» Given data:
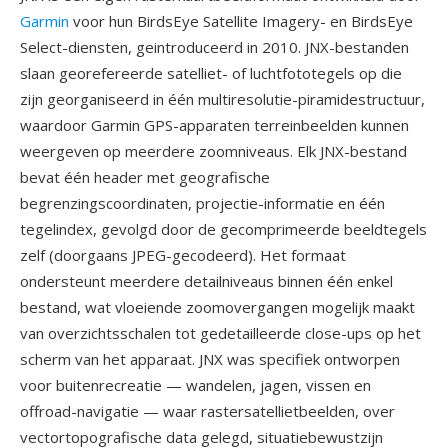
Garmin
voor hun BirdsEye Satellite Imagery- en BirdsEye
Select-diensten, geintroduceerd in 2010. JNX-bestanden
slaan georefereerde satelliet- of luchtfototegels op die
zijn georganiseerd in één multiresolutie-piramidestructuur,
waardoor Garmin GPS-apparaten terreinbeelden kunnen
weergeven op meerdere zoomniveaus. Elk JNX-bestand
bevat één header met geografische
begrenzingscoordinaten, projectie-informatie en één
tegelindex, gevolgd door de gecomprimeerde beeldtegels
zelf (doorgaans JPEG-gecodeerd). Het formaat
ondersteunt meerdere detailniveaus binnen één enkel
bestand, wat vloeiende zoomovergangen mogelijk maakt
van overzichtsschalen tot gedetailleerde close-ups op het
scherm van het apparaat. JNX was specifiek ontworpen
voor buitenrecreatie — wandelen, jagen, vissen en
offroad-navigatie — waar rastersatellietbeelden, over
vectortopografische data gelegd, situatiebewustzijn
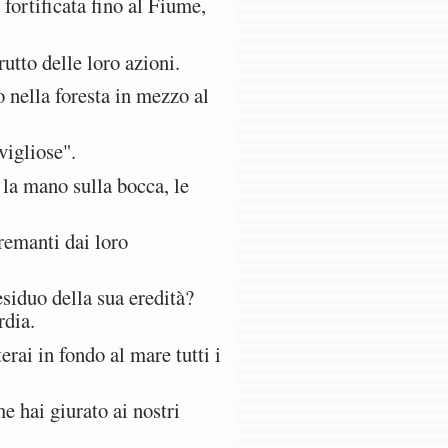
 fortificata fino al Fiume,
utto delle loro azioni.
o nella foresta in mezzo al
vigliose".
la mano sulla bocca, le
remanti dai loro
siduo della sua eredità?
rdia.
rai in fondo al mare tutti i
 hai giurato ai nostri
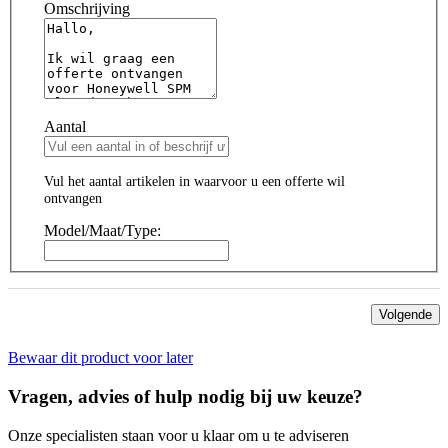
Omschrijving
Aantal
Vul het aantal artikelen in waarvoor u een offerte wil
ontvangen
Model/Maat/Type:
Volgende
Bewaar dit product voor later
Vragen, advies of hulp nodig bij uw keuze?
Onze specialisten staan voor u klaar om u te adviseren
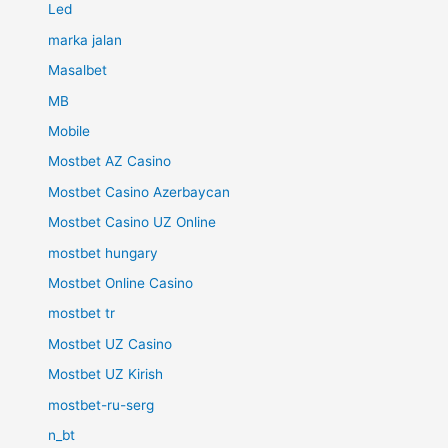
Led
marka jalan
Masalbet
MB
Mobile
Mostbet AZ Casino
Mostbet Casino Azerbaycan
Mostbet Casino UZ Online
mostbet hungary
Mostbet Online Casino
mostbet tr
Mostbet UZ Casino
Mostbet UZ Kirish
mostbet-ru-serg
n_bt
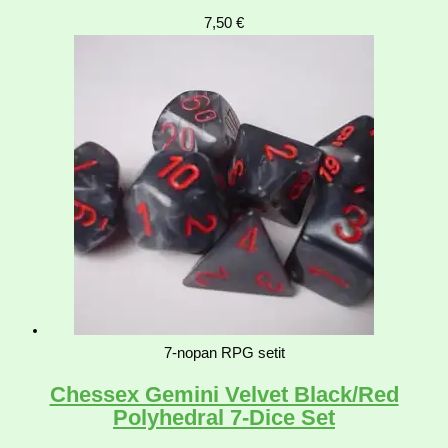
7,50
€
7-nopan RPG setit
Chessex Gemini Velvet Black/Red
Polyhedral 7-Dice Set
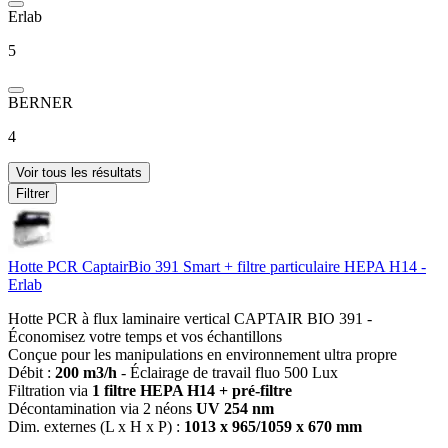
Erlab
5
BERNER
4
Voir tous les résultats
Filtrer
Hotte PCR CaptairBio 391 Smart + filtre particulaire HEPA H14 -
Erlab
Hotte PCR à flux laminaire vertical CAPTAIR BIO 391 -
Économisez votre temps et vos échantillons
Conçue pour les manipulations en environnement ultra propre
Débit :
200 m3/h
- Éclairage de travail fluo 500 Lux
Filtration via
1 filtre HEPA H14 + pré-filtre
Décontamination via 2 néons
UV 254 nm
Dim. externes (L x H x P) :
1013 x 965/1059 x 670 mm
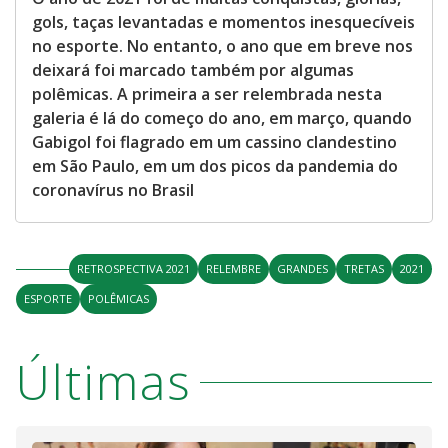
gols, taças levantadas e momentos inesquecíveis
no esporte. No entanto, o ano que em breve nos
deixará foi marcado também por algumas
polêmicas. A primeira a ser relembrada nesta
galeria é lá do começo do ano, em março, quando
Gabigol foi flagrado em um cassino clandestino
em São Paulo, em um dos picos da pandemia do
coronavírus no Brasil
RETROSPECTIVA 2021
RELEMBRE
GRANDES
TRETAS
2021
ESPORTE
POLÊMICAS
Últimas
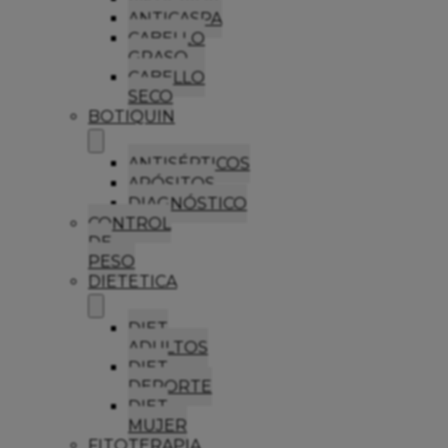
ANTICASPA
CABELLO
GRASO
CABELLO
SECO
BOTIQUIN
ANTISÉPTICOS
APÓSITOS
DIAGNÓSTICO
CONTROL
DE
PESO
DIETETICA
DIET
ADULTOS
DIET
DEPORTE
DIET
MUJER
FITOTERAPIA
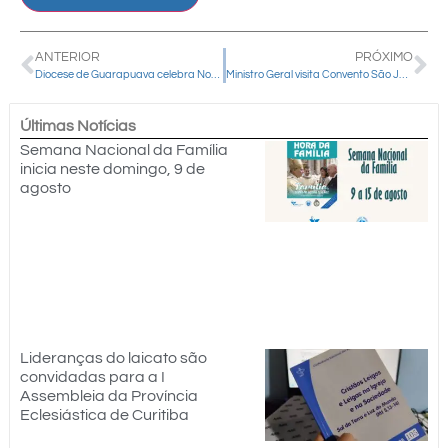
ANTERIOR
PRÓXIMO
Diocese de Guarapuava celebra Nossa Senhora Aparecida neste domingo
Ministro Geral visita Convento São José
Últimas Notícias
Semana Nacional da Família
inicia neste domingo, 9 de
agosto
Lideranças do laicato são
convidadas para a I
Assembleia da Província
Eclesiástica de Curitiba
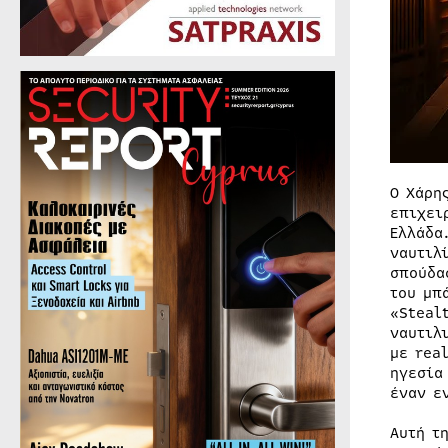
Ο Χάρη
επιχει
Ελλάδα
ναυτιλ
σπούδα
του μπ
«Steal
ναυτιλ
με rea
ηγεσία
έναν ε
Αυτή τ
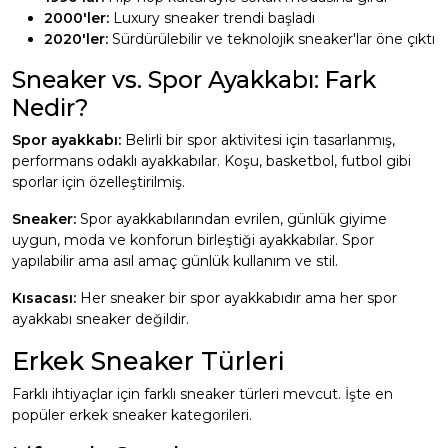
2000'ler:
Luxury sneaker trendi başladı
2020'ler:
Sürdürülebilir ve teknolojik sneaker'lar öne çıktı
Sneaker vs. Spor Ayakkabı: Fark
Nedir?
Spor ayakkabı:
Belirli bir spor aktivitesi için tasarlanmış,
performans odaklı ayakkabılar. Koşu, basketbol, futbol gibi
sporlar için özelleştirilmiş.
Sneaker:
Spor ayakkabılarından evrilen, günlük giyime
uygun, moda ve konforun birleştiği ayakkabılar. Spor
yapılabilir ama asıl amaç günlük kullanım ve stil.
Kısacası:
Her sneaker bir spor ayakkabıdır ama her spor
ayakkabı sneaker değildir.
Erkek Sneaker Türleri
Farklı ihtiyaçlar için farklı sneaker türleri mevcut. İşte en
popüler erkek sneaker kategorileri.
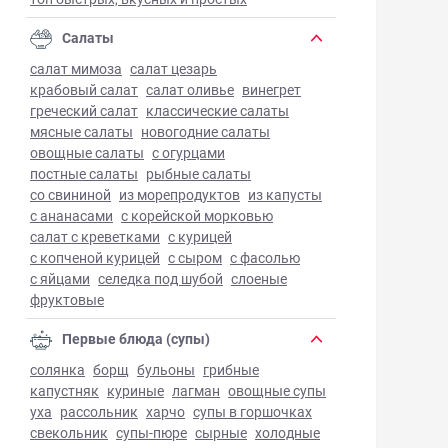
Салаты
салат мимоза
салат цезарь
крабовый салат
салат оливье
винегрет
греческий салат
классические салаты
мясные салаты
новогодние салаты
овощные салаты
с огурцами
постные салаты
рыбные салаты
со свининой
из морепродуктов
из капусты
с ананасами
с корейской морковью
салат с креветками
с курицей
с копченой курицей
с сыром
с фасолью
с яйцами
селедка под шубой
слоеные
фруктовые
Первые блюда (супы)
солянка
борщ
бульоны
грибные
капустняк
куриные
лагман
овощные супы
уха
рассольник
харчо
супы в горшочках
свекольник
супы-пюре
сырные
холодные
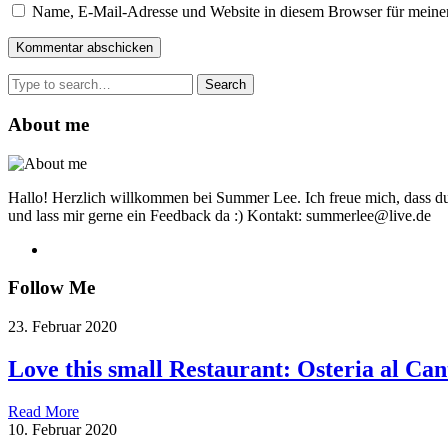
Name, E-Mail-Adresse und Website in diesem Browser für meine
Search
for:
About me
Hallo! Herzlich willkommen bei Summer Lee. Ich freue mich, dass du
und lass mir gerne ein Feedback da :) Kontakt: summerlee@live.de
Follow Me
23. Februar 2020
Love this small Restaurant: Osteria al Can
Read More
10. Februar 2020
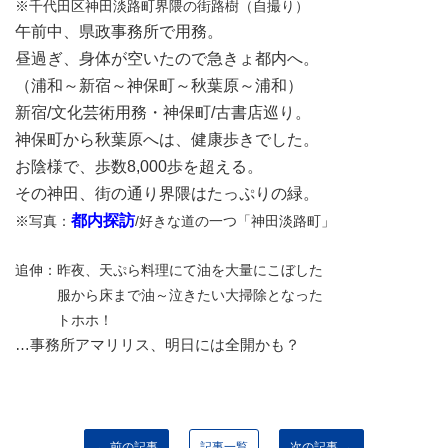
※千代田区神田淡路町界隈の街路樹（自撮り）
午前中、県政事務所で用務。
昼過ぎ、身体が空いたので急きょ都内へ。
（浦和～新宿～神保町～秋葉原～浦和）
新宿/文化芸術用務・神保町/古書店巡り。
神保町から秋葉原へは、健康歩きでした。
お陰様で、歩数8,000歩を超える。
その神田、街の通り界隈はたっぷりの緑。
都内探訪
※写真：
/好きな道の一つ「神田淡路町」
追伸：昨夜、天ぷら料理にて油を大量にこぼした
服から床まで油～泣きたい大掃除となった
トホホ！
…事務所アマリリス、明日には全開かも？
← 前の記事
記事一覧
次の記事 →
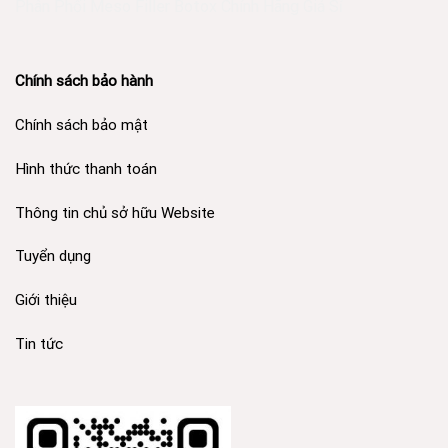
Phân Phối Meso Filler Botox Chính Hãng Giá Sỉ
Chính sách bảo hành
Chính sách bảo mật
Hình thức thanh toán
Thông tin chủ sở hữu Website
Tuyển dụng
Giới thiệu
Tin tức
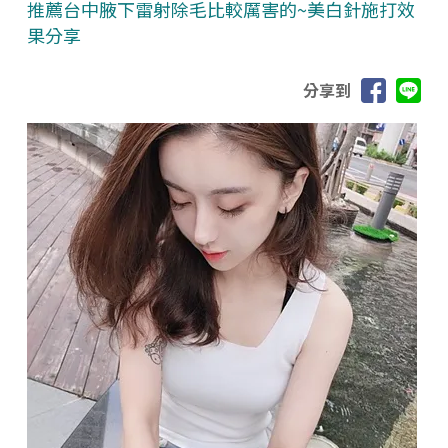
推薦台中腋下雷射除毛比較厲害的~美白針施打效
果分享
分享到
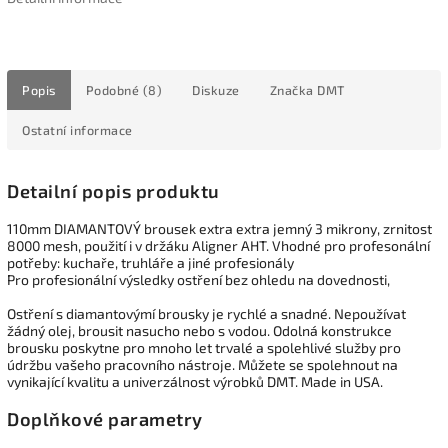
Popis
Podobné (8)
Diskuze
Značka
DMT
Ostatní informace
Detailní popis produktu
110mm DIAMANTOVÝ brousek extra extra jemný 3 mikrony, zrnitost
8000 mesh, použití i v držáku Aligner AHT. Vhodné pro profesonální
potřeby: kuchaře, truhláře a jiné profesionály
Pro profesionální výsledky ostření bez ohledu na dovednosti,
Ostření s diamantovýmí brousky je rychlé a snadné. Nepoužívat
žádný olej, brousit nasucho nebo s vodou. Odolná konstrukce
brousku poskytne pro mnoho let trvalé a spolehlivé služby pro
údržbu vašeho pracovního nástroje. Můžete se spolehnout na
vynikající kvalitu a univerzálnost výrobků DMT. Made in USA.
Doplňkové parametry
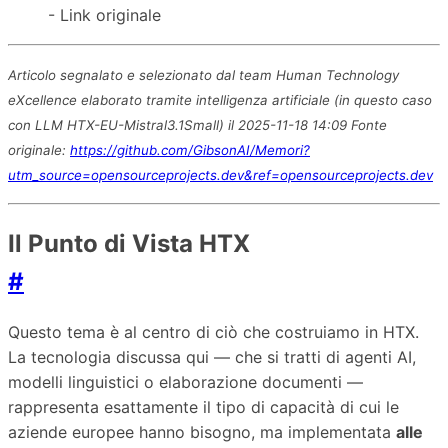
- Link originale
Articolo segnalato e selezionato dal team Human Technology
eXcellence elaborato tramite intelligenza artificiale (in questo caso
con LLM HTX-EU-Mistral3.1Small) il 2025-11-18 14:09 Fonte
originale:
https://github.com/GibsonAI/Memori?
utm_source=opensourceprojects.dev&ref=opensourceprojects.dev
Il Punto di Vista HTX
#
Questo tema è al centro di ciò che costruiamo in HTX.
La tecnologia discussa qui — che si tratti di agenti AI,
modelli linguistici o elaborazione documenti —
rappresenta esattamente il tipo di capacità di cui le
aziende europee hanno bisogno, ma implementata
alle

» Activity: What are the lines above from the one with "Farklı ihtiyaçlar için" to the one with "23. Februar 2020", both included? Reproduce them exactly, without pictures.

» Problem solution:
Farklı ihtiyaçlar için farklı sneaker türleri mevcut. İşte en
popüler erkek sneaker kategorileri.
Салаты
салат мимоза
салат цезарь
крабовый салат
салат оливье
винегрет
греческий салат
классические салаты
мясные салаты
новогодние салаты
овощные салаты
с огурцами
постные салаты
рыбные салаты
со свининой
из морепродуктов
из капусты
с ананасами
с корейской морковью
салат с креветками
с курицей
с копченой курицей
с сыром
с фасолью
с яйцами
селедка под шубой
слоеные
фруктовые
Первые блюда (супы)
солянка
борщ
бульоны
грибные
капустняк
куриные
лагман
овощные супы
уха
рассольник
харчо
супы в горшочках
свекольник
супы-пюре
сырные
холодные
Name, E-Mail-Adresse und Website in diesem Browser für meine
Search
for:
About me
Hallo! Herzlich willkommen bei Summer Lee. Ich freue mich, dass du
und lass mir gerne ein Feedback da :) Kontakt: summerlee@live.de
Follow Me
23. Februar 2020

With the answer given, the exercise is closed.